Joseph "Sonny" Juliano (born 1938) is an American mobster and a reputed caporegime in the Gambino crime family of New York City.

==Criminal career==
Juliano was born in New Utrecht, Brooklyn and is the brother of Gambino mobster Richard Juliano and the uncle or father of Richard J. Juliano. His relative Joseph Juliano was active during Prohibition, involved in hijacking bootleg alcohol in Passaic, New Jersey. Following Ruggerio Boiardo's release from New Jersey State Prison, Joseph was found shot on Harvey Street in Newark, New Jersey.
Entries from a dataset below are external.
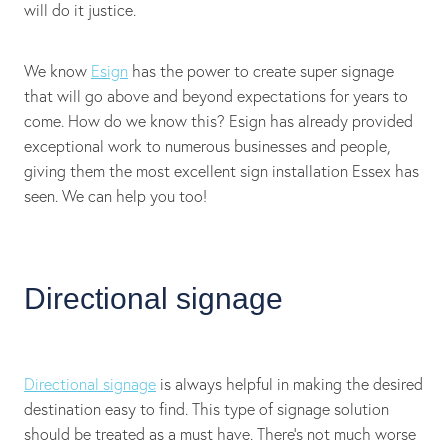
will do it justice.
We know
Esign
has the power to create super signage
that will go above and beyond expectations for years to
come. How do we know this? Esign has already provided
exceptional work to numerous businesses and people,
giving them the most excellent sign installation Essex has
seen. We can help you too!
Directional signage
Directional signage
is always helpful in making the desired
destination easy to find. This type of signage solution
should be treated as a must have. There's not much worse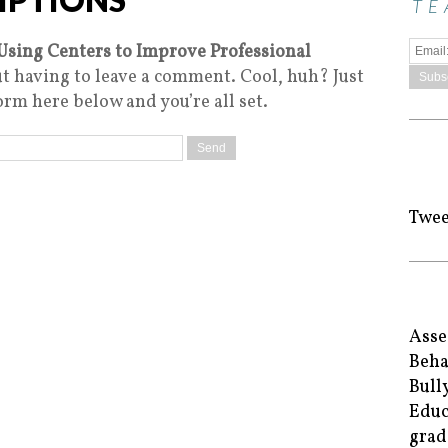
TE
Using Centers to Improve Professional
t having to leave a comment. Cool, huh? Just
orm here below and you’re all set.
Twee
Asse
Beha
Bull
Educ
grad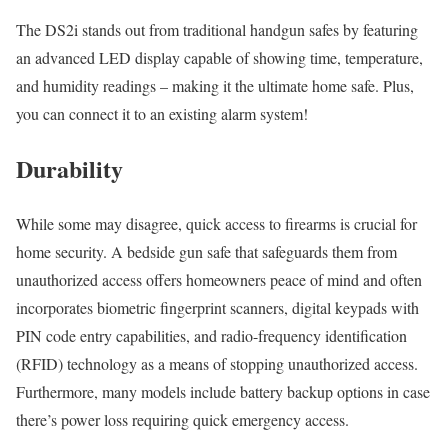
The DS2i stands out from traditional handgun safes by featuring
an advanced LED display capable of showing time, temperature,
and humidity readings – making it the ultimate home safe. Plus,
you can connect it to an existing alarm system!
Durability
While some may disagree, quick access to firearms is crucial for
home security. A bedside gun safe that safeguards them from
unauthorized access offers homeowners peace of mind and often
incorporates biometric fingerprint scanners, digital keypads with
PIN code entry capabilities, and radio-frequency identification
(RFID) technology as a means of stopping unauthorized access.
Furthermore, many models include battery backup options in case
there’s power loss requiring quick emergency access.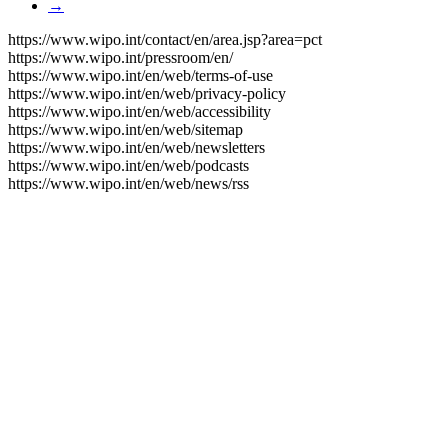
→
https://www.wipo.int/contact/en/area.jsp?area=pct
https://www.wipo.int/pressroom/en/
https://www.wipo.int/en/web/terms-of-use
https://www.wipo.int/en/web/privacy-policy
https://www.wipo.int/en/web/accessibility
https://www.wipo.int/en/web/sitemap
https://www.wipo.int/en/web/newsletters
https://www.wipo.int/en/web/podcasts
https://www.wipo.int/en/web/news/rss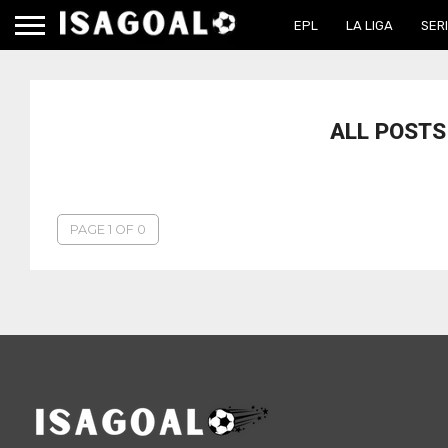
EPL
LA LIGA
SERI
ALL POSTS
PAGE 1 OF 0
Juliano survived but was not allowed to enter New Jersey's First Ward district neighborhood.

=== Investigations ===

Although it has not been confirmed when Juliano was inducted or promoted to the rank of capo in the Gambino crime family, the US law enforcement began a federal investigation of Juliano in the late 1990s, apparently recognizing him as a capo, commanding his own crew in the Brooklyn faction of the family. Federal authorities also began the basics for a possible indictment, whereas illegal gambling, loansharking, extortion, fraud and wire fraud were the possible charges.

=== Indictments ===
On January 29, 2003, Juliano was indicted in Albany, New York, on charges of managing and operating a multimillion-dollar illegal gambling racket, based in over 30 different locations in New York City. The 92 charges against the Juliano crew included loansharking, illegal gambling, conspiracy to oversee illegal gambling, fraud, wire fraud and tax evasion. Juliano employed over 90 "runners", including several retired men with thick glasses, noticeable limps and walking canes, to collect on the illegal bets.

On April 9, 2003, Juliano pleaded guilty to one count of attempted enterprise corruption. On October 10, 2003, he was sentenced to two to four years in state prison. The court also ordered Juliano to forfeit $550,000 in gambling proceeds to the state and pay $37,000 in back taxes.